First and foremost, an end must be put to banditry. It is impossible to tolerate for one day longer a situation in which depraved scoundrels calling themselves atamans and batkos assemble equally depraved bands, and plunder the peaceful population, smash railway installations, organise the derailing of trains, and destroy hundreds and thousands of human lives. We must completely exterminate all the Grigoriyevs, Zelyonys and Makhnos and all their kulak helpers and accomplices.

Firm order must be established in the Red Army. Experience has shown that the bravest Ukrainian detachments sometimes retreat without justification before Denikinite units, merely because the Ukrainian detachments still lack proper organisation and fail to observe with the necessary care the rules of guard-mounting, reconnaissance and liaison.

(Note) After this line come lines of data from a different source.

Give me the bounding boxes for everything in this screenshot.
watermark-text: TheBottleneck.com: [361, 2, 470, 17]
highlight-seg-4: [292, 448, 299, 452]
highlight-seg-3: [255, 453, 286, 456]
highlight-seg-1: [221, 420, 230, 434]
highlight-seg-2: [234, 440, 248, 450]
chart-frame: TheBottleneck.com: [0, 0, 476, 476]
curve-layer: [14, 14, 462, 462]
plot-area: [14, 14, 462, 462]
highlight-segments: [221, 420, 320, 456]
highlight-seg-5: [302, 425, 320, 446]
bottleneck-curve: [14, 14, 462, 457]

A review of the garrison of Poltava which had been ordered for nine o’clock on July 21 did not begin until ten, simply because certain units of the garrison were an hour and more late in turning up. This is unacceptable, and testifies to absolute slovenliness on the part of the commanders and commissars. What will happen on the battlefield to a unit which, under peaceful garrison conditions, turns up an hour late for a parade which had been announced the previous day? A rule must be firmly laid down in the Ukrainian army: the commander and the commissar are answerable for every hour. The Ukrainian military commissars put up with disorders and connive not only at faults but also at real crimes. This practice must cease. Commissars – the military commissars of units in particular – must act as bearers of the idea of revolutionary Soviet order and firm discipline.

Many Ukrainian commanders allow themselves to commit unheard-of violations of the rules and regulations. Commanders of units grab workers and peasants who have been mobilised in a certain locality for service in that locality, and arbitrarily embody them in their own units.

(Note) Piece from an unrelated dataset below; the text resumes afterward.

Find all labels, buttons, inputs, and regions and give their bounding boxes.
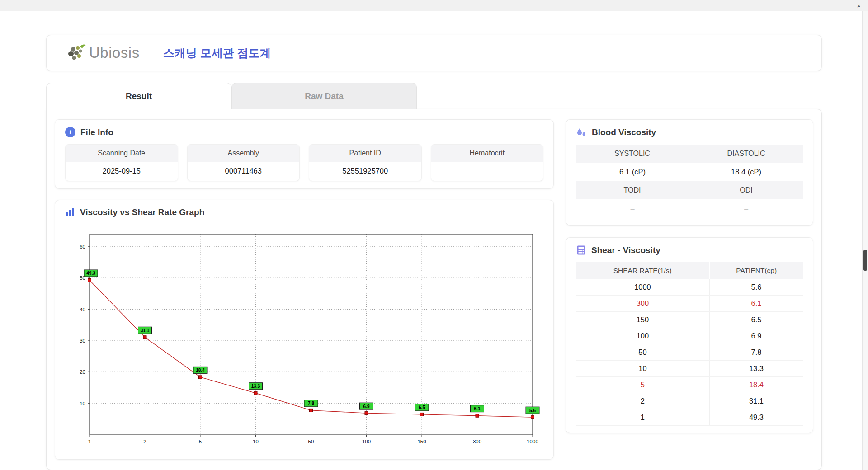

Work in the units is carried on in a slack way. Negligence is apparent in everything. Weapons are badly looked after.

Many commanders think to win the love of their units by making no demands on the comrade Red Army men. But when it comes to fighting, the unit will see how helpless it is, and will curse the commander and the commissar who took up a slovenly attitude to the training and education of their soldiers. Many soldiers who have suffered the hardships and trials of war find themselves left without boots or uniforms. It is painful and disgusting to see honourable fighters having to walk barefoot, and wearing filthy, lice-ridden shirts. And, on the other hand, there are not a few self-seekers and scoundrels who get into units as volunteers, obtain uniforms, and then at once set off for home. Others roam from one unit to another. This low-down behaviour must be stopped, with an iron hand. Deliberate plunderers of army property must be punished ruthlessly.

The Ukraine can quickly become a rich and happy land. The Ukrainian army can quickly become an invincible army. But, for this, there must be order.

Down with slovens, loafers, gasbags and sluggards!

Death to bandits, impenitent self-seekers and looters!

Long live firm revolutionary order, everywhere and in everything!